Des améliorations démontrées, pour les soignants et les patients

Ces travaux ont consisté à tester l’impact des quatre facteurs organisationnels et managériaux les plus déterminants dans la qualité de vie au travail :

  • le leadership transformationnel (manager exemplaire, exerçant un encadrement individualisé, incitant les soignants à se prendre en charge et ayant un comportement visionnaire et des attentes élevées) ;

  • le soutien organisationnel perçu (perception par le personnel soignant du soutien du manager et de l’organisation de santé) ;

  • la justice organisationnelle (perception d’être traité avec justice par le manager au niveau relationnel, ainsi qu’en matière de répartition des tâches et des récompenses au sein de l’équipe) ;

  • le soutien à l’autonomie du manager (perception par les soignants que leur manager les laisse libres de leurs décisions et responsables de leurs comportements).

Au-delà de ces facteurs, l’étude a également évalué l’impact de la démarche participative sur la qualité de vie au travail, la satisfaction au travail et l’engagement au travail.

Les résultats montrent que la mise en place de la démarche participative est étroitement corrélée aux quatre facteurs managériaux décrits précédemment. Ils révèlent également que la mise en place de cette démarche est liée à une amélioration de la santé globale des soignants ainsi que de leur qualité de vie au travail, dans ses dimensions psychologiques, sociales, culturelles et physiques.

Si les quatre composantes analysées (formation interne, staffs pluriprofessionnels, soutien aux équipes et démarche projet) apparaissent jouer un rôle, la démarche projet et les staffs pluriprofessionnels sont les deux composantes qui impactent le plus la qualité de vie au travail. En outre, la démarche participative influence également de manière positive l’engagement au travail des soignants, et leur satisfaction au travail.

Ces améliorations vécues par les soignants se répercutent également sur les patients. En effet, lorsqu’on interroge ces derniers, il apparaît que trois des composantes de la démarche participative ont un impact sur la qualité des soins évaluée par les patients. Les staffs pluriprofessionnels influencent la satisfaction globale vis-à-vis des soignants, le soutien aux équipes améliore la satisfaction vis-à-vis de l’information et de la communication des soignants, et enfin la formation permet d’améliorer la satisfaction des patients vis-à-vis de la communication.

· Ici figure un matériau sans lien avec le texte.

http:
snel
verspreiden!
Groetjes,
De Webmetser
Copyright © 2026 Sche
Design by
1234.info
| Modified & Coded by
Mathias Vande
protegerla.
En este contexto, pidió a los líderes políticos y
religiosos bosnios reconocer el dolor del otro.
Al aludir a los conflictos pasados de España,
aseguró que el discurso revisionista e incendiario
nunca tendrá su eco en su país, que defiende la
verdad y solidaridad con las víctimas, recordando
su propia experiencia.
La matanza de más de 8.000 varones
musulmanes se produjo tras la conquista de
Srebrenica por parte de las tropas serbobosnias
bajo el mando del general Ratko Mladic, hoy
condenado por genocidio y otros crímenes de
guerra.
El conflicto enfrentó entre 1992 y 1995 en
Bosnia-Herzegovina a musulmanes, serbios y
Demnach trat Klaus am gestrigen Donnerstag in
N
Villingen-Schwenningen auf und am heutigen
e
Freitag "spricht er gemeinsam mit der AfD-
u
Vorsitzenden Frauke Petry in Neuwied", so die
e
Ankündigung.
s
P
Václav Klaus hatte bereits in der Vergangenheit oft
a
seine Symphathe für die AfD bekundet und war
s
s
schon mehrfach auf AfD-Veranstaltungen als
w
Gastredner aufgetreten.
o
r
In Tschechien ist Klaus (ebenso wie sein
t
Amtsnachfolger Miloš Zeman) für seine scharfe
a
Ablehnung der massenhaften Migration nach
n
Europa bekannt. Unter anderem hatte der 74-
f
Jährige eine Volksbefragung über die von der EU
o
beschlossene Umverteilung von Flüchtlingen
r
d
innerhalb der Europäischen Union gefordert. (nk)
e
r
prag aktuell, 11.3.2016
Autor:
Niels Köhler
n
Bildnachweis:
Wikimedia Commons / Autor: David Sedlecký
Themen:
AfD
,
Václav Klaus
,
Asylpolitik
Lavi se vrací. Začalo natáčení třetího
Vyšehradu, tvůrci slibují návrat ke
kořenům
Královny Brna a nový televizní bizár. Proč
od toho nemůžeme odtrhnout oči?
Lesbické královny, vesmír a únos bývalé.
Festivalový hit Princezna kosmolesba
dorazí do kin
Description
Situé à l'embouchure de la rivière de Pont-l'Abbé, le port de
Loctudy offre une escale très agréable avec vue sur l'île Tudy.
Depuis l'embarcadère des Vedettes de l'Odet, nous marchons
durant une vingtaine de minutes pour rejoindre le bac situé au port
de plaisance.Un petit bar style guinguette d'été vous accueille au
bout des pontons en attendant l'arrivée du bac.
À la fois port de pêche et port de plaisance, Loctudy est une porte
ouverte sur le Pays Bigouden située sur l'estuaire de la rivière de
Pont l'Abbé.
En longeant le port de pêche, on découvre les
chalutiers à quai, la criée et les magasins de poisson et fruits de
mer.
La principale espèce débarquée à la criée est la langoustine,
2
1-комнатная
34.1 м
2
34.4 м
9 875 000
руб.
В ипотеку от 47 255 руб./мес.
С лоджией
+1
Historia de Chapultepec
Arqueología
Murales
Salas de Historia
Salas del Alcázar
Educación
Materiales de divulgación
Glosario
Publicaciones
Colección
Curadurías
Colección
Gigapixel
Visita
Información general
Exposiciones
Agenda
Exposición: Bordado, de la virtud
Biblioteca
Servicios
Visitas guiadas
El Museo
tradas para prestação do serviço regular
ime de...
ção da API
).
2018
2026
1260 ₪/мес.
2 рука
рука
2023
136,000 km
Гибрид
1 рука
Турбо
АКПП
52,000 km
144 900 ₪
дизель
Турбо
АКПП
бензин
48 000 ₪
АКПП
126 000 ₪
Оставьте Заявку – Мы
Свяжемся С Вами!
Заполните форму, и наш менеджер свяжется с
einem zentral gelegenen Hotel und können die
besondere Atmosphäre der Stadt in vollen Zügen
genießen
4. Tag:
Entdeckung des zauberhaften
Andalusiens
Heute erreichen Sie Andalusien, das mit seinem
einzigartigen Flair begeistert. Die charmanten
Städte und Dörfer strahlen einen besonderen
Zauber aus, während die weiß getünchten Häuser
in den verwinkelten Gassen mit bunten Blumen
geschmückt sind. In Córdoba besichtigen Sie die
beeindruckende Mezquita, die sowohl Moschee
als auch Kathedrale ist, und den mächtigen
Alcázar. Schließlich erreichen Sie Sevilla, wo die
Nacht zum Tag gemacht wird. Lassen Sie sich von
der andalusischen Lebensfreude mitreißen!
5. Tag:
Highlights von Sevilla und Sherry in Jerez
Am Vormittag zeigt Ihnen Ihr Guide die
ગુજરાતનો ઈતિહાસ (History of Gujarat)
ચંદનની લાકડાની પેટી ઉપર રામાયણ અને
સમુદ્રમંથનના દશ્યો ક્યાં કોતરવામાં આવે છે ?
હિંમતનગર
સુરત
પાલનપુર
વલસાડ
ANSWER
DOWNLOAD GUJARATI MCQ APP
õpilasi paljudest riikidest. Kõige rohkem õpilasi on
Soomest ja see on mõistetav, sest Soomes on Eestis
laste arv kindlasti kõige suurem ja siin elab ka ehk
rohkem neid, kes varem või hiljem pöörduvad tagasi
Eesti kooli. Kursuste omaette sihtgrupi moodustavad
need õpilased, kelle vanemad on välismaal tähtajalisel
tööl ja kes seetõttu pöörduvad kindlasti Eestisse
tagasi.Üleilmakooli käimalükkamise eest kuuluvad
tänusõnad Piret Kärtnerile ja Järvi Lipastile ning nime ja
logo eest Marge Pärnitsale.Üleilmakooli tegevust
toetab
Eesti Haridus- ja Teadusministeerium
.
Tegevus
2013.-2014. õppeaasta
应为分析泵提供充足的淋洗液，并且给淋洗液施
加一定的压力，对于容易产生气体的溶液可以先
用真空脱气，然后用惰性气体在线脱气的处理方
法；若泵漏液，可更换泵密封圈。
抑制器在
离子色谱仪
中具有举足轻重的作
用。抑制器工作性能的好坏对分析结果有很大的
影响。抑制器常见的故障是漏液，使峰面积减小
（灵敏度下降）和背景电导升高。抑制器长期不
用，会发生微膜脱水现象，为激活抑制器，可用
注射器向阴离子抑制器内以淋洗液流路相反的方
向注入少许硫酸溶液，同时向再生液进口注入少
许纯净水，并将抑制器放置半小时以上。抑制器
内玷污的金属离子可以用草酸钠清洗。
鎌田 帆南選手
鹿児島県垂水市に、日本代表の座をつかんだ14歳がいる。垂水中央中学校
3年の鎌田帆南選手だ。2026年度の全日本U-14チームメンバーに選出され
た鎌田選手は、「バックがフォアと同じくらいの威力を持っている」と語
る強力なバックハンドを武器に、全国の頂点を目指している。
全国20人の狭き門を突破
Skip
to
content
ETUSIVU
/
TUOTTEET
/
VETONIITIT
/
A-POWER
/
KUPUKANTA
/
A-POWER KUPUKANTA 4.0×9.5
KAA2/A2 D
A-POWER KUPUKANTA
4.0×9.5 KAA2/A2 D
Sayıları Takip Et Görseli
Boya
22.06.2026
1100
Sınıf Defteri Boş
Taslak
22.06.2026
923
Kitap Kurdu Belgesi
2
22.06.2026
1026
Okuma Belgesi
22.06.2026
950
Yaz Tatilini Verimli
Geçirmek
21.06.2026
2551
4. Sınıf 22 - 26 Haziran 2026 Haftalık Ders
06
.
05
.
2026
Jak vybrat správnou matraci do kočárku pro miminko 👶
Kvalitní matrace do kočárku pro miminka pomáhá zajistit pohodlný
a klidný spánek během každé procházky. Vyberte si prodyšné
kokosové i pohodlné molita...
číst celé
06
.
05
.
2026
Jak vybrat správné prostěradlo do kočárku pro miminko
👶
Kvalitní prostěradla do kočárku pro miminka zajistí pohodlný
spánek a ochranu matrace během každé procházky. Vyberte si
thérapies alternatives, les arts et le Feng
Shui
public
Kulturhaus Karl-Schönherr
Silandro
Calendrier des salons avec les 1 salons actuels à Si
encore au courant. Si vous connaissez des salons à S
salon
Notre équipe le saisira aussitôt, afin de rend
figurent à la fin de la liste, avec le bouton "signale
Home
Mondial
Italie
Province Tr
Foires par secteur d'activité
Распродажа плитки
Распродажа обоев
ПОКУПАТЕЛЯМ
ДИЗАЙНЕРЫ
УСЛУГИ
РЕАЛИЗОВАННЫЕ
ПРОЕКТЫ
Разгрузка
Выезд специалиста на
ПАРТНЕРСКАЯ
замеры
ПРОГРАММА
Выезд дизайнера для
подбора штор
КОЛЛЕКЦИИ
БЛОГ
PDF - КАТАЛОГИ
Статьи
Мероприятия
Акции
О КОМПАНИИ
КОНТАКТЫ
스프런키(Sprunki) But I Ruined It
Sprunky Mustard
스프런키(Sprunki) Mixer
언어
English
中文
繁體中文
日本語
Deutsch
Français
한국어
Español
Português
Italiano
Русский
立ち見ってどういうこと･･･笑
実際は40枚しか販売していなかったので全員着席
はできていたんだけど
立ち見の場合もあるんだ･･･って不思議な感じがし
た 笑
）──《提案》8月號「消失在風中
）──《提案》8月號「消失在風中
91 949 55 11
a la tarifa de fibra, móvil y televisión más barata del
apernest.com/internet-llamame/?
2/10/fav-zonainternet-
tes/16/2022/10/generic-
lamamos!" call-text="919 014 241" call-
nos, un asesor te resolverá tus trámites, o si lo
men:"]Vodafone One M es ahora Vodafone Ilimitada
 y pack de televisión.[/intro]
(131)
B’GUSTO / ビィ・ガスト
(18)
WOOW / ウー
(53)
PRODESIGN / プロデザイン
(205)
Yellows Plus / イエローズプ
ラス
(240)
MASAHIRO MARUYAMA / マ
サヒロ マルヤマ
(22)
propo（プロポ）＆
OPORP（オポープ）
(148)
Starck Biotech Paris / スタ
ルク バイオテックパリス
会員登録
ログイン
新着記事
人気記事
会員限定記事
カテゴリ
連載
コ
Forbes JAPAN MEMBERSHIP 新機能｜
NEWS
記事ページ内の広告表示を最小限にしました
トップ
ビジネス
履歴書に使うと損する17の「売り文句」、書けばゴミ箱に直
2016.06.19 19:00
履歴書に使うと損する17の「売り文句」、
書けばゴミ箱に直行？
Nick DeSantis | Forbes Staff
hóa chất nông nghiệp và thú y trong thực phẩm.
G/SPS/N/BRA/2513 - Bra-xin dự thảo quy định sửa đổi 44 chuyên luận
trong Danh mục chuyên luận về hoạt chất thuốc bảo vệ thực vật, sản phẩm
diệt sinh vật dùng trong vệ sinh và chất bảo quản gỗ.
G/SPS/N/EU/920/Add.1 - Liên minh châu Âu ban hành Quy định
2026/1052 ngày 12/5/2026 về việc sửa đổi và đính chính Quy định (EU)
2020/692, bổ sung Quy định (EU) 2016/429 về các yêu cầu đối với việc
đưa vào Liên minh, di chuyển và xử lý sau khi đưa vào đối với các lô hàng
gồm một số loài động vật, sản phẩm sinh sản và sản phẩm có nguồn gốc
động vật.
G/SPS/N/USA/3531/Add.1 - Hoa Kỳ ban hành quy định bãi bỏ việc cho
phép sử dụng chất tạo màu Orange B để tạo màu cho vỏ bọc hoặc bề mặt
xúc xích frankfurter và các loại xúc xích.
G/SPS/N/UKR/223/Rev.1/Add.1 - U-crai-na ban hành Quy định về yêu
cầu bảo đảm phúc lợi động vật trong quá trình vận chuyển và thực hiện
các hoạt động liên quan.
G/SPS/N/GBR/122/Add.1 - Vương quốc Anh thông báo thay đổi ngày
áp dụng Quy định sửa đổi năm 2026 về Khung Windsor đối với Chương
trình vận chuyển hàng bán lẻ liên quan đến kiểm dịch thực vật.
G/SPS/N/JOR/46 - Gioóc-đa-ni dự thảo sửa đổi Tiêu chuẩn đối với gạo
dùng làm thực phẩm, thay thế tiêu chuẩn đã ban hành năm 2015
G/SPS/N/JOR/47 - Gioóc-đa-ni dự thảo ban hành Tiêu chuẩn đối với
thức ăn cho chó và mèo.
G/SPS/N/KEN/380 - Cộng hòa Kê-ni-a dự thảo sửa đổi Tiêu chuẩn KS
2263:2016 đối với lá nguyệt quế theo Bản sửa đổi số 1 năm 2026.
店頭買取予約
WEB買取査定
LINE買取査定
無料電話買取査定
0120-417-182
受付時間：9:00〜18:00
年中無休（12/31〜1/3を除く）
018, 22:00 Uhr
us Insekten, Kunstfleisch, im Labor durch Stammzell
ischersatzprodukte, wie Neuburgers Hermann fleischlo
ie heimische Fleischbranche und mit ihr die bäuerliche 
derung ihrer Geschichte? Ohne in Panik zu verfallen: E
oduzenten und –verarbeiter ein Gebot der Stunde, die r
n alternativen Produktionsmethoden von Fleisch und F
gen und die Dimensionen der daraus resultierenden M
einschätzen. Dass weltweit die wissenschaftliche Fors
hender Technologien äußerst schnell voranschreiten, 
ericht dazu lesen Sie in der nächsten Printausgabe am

Les conditions de réussite

À notre connaissance, la démarche participative est le seul modèle organisationnel de service de soins, publié, qui ait montré un impact sur la qualité des soins évaluée par les patients. Permettant d’établir un plan personnalisé de prise en charge globale, cette approche est indispensable pour améliorer la situation des patients atteints de maladie chronique, en gériatrie, en psychiatrie ou dans le domaine du handicap. La réussite de sa mise en place dépend cependant de certaines conditions non liées à l’organisation.

En premier lieu, les divers membres de l’équipe doivent partager les mêmes valeurs concernant le soin, faire montre d’une bonne cohésion et être capables de communiquer correctement les uns avec les autres. Second point important : une attention particulière doit être portée à la qualité des espaces d’échanges. En particulier, la bonne conduite des réunions participatives nécessite de respecter des règles strictes d’animation, basées sur la technique des « trois tours de table » : le premier permet à chacun·e de partager son analyse du problème ; durant le second, chacun·e propose des solutions ; enfin le dernier tour de table est consacré à la recherche d’un consensus, qui sera validé par le manager.

Ce qui nous amène à la dernière condition requise pour la réussite de la démarche participative : la qualité du leadership. Pour s’assurer qu’elle est suffisante, il conviendrait d’envisager une formation obligatoire au management pour tous les médecins, les cadres de santé et les directeurs d’établissements de santé ou médicosociaux.

Enfin, il est aussi nécessaire d’élaborer un outil visant à promouvoir la démarche participative, utilisable par les directions des services de soins, des pôles ou des établissements pour sensibiliser les équipes.